Après cinquante ans en terre étrangère, la Diaspora Haitienne n’a pas un restaurant huppé, ni un centre d’amusement, ni un shopping center (centre d’achat), un hôpital, un centre communautaire sérieux, moderne, une banque d’investissement. Nous vivons notre “kokoratisme” Tèt Kale. Les enseignants d’origine haitienne n’ont pas une association dans la ville de New York, et, pourtant Haïti comme pays fournit le plus grand nombre d’éducateurs dans le système éducatif de l’état de New York. Dans mes déboires, à New York City, en 2008, le lieutenant qui était responsable de mon dossier m’a fait savoir que la contribution des Haitiens d’origine au système éducatif de New York City était inestimable. Quand un jeune éducateur haitien fougueux fait face à la pègre de New York City qui refuse l’accès a une éducation de qualité aux enfants des groupes minoritaires, Il fallait bien qu’il ait un groupe de support pour l’épauler. Les jeunes médecins haitiens qui débarquent aux États-Unis n’ont pas une association de médecins pour les orienter. L’AMHE est un club de copains qui pratique le clientélisme, qui n’est pas intéréssé à l’intégration de ces jeunes médecins dans le système américain. Dieu seul sait combien ces derniers pouvaient être utiles à la communauté haitienne de la Diaspora. Nous, professionnels haitiens, ne sommes pas pragmatiques. En somme, à quoi servent les associations de professionnels haitiens dans la Diaspora? Nous encourageons ces associations à être plus pro-actifs.

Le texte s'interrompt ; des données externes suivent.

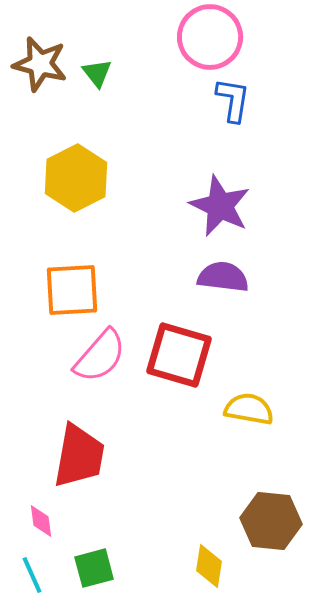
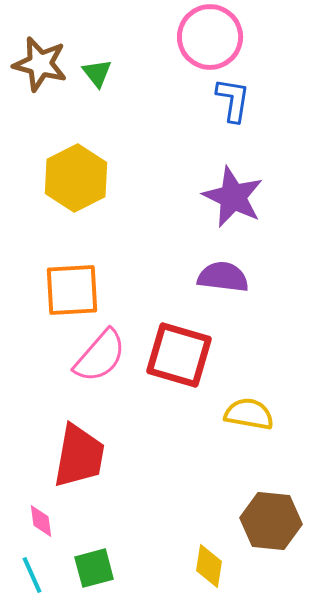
purple star: moved 13 px right, 9 px up
yellow semicircle: moved 5 px down
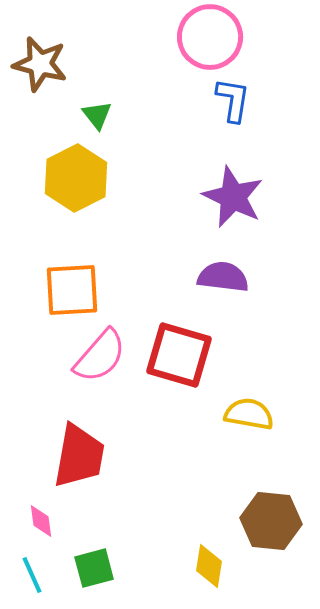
green triangle: moved 42 px down
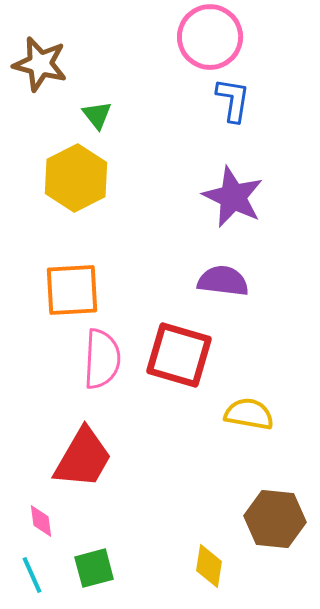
purple semicircle: moved 4 px down
pink semicircle: moved 2 px right, 3 px down; rotated 38 degrees counterclockwise
red trapezoid: moved 4 px right, 2 px down; rotated 20 degrees clockwise
brown hexagon: moved 4 px right, 2 px up
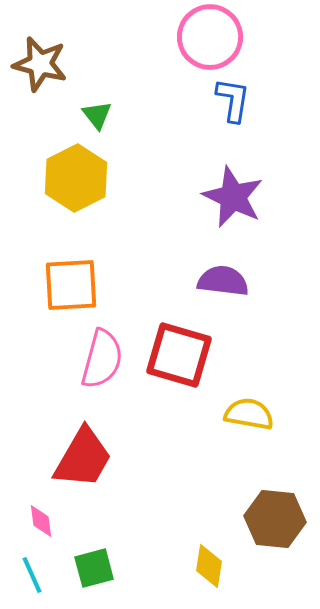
orange square: moved 1 px left, 5 px up
pink semicircle: rotated 12 degrees clockwise
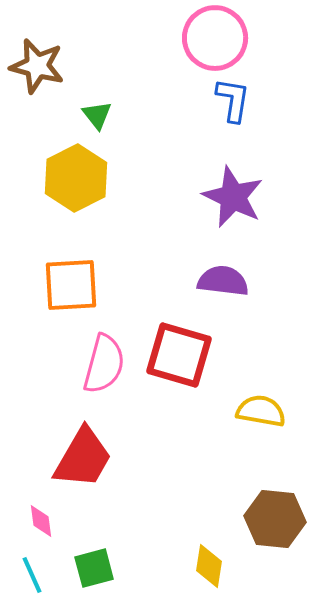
pink circle: moved 5 px right, 1 px down
brown star: moved 3 px left, 2 px down
pink semicircle: moved 2 px right, 5 px down
yellow semicircle: moved 12 px right, 3 px up
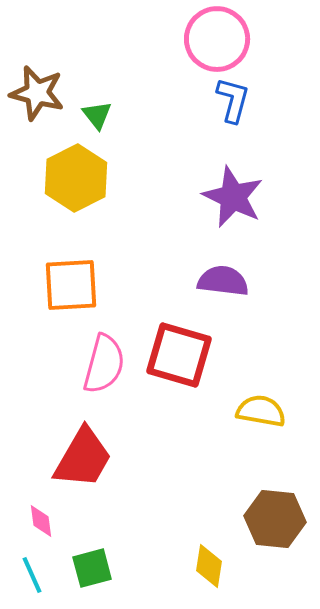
pink circle: moved 2 px right, 1 px down
brown star: moved 27 px down
blue L-shape: rotated 6 degrees clockwise
green square: moved 2 px left
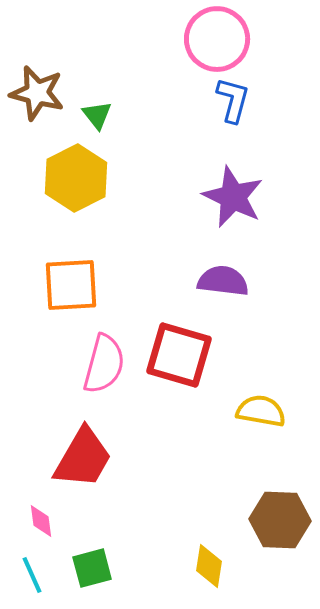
brown hexagon: moved 5 px right, 1 px down; rotated 4 degrees counterclockwise
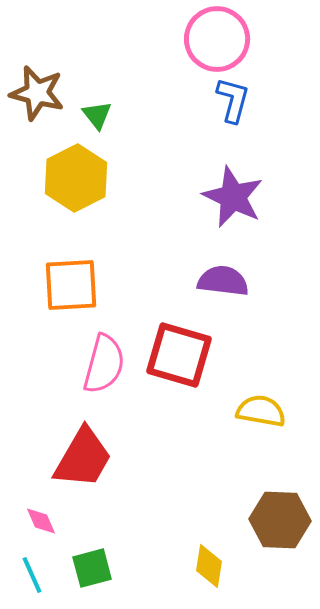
pink diamond: rotated 16 degrees counterclockwise
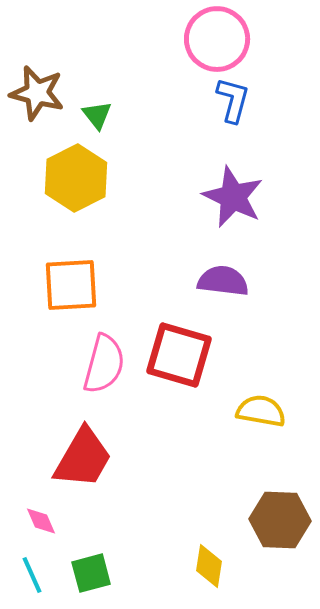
green square: moved 1 px left, 5 px down
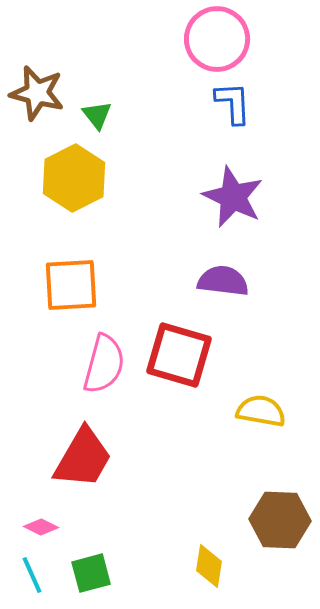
blue L-shape: moved 3 px down; rotated 18 degrees counterclockwise
yellow hexagon: moved 2 px left
pink diamond: moved 6 px down; rotated 40 degrees counterclockwise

Qui organisent la société?

Organiser veut dire doter d’une structure, d’une constitution déterminée, d’un mode de fonctionnement (Le Petit Robert 2013). Un pays est bâti selon une vision collective d’un groupe de gens qui mettent sur pied leur plan de société, un plan d’éxécution. Nous avons des architectes sociaux, des constructeurs de société, qui sont tous des professionnels qui exécutent le plan élaboré par les architectes sociaux. Dans les pays développés sérieux comme la Norvège, qui de 2001 à 2006, 2009 à 2011 avait le meilleur indice de développement humain dans le monde(Wikipedia), et le meilleur index de democratie en 2011, les Sciences Humaines et Sociales sont des piliers de la société. L’éducation est un sacerdoce, une noble carrière. N’importe qui peut être médecin, ingénieur en Norvège; mais pas éducateur, professeur d’université. Dans la Diaspora Haitienne, tout haitien rêve que leur progéniture soit médecin, avocat, ingénieur. Les mêmes préjugés émanant de la mentalité de sous-devloppé.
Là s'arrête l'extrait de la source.